PHOTOGRAPHIC POSTCARD. PICTURE 1909. Z. REACH, 1920s
234 -A view of Dušní in the direction of the Church of the Holy Spirit
We can see the Christian and Jewish parts of the area merge, and two narrow streets, the Jewish Masařská Street on the right and the Christian Bílkova Street on the left, lead into Dušní Street. On the left, in the foregound, there is the two-storey house No. 861, U Bílků, decorated by a Baroque cartouche, which gave its name to the side street. (Originally Bílkova Street was a cul-de-sac, later it was connected with Cikánská Street after houses 855 and 856 were demolished in 1901 and 1902, see picture 143.) Nos. 186, 888, 889, 893, on the right, next to the Church of the Holy Spirit, were demolished between 1911 and 1914. in the front, there is a public well with interest ing roofing.
235 - A courtyard of No. 156 in the area around the Old School
The houses in the district were built in the Middle Ages and had Renaissance galleries and Baroque attics. There were many busy stores and businesses centred around the spacious courtyard, which resembled a small square. No. 156 was, in contrast to the cramped neighbouring houses, spacious and sunny. The photographer’s intention was not, apparently, to portray people, he was interested in the sunlit courtyard and none of the people in the postcard seem aware of the photographer’s presence, with the exception of the woman at the wash-tub who has just finished doing her laundry. In the background we can see the wall of house No. 287. The picture was taken a short time before the demolition of the buildings in 1911.
236 - House Nos. 180 and 182 on the corner of Masařská Street and Cikánská Street
Originally, there was a lovely, architecturally varied courtyard and a Baroque gallery with an external roofed staircase, which was one of the most typical architectural elements to be found in the Jewish ghetto. This house, like many others, originally belonged to the banker J. Bassevi. It may have been one of those houses built on the periphery of the ghetto, which belonged to Protestant exiles and which Bassevi bought after 1621. Before the slum clearance, the courtyard was a popular motif for painters and photographers interested in depicting the disappearing parts of Prague. The house was demolished in 1910.

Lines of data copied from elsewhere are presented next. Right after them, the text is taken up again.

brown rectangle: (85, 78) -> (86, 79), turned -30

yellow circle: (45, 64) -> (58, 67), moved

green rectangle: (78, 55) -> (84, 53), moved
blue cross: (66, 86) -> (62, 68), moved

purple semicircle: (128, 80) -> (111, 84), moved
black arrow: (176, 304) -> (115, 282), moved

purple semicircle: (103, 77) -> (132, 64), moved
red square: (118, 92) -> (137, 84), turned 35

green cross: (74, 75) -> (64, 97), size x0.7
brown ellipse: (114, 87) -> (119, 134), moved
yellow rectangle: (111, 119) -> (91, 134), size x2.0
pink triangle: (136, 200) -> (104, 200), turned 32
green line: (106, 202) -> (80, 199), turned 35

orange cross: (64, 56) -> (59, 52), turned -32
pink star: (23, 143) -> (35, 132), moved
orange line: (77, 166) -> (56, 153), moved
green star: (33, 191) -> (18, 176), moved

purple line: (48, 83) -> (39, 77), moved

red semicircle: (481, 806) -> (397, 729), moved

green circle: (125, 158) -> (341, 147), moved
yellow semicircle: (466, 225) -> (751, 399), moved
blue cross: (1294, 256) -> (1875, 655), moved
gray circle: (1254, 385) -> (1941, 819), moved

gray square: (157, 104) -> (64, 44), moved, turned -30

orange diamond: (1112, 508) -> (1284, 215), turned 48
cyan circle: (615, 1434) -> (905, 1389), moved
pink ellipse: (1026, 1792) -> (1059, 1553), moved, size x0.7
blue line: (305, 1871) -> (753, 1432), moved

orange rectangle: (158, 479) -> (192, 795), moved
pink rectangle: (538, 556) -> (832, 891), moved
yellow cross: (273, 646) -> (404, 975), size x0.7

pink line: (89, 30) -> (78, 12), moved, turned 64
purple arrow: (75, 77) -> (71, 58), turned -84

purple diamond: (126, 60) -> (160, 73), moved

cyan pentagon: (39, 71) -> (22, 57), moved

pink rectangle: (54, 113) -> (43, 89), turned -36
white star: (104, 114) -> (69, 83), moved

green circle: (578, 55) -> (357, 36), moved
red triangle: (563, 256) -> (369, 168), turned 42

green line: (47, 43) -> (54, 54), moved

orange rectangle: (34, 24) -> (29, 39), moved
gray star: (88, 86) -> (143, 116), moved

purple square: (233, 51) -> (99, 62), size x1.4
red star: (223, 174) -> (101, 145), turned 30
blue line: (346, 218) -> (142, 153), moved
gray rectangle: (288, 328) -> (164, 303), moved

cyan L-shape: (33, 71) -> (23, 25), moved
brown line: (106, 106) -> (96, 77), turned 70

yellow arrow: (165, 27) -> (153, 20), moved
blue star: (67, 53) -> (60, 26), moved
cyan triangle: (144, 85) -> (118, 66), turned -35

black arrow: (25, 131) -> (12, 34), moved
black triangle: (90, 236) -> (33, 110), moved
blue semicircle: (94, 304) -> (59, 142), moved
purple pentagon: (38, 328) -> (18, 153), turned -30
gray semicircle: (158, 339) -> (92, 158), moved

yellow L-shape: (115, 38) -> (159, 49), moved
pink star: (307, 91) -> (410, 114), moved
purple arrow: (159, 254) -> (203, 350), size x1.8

FOUR-COLOUR AUTOTYPE. AFTER AN OIL-PAINTING BY J. MINAŘÍK, 1907. F. J. JEDLIČKA, 1915
238 - The southern part of Hampejská Street with Nos. 229, 231, 232 and (behind the tree) 234
The picture could have been taken only after the opposite house, No. 230, was demolished in 1907. The wall on the right lines the Old Jewish Cemetery. The street makes a curve to the right along the Cemetery and the Klausen Synagogue and then, following a straight section, leads into Rabínská Street (see picture 237). The houses in Hampejská have a common architectural motif - hinged windows, which suggests a mediaeval origin of the buildings. As the name implies (Brothel Street), Hampejská was a centre of prostitution in the ghetto. However, this was not the only place in the ghetto and the neighbourhood where prostitution was practiced. There were brothels in V Kolnách, Valentinská and U Milosrdných Streets (see picture 147), on the corner of Josefovská and Kaprová Streets, in the U Denice pub in Rabínská Street and in other places. The houses in Hampejská were pulled down in 1909./p>
PHOTOTYPE. K. BELLMANN, 1909
239 - Buildings Nos. 221, 222, 223 and 225 (from the left) in Rabínská Street
Facing the Old-New Synagogue between Břehová Street (in the foreground) and Hampejská Street (in the background) show the typical architectural style of the ghetto, marked by simplicity and sobriety. The houses were built and some reconstructed in the first half of the 19th century. At that time, this section of the western part of the ghetto was full of construction and reconstruction activity - houses were being enlarged and every free space was used to erect a new building. The picture shows one of the last strips of old buildings in the area. In the background there is the southern part of the newly built Široká and Mikulášská Streets. The old houses in the picture were demolished in 1909. In 1910 and 1911, a modern appartment complex, new No. 41, was built in their place - it was again marked by a sober architectural tone and was based on designs by R. Klenka and F. Weyr.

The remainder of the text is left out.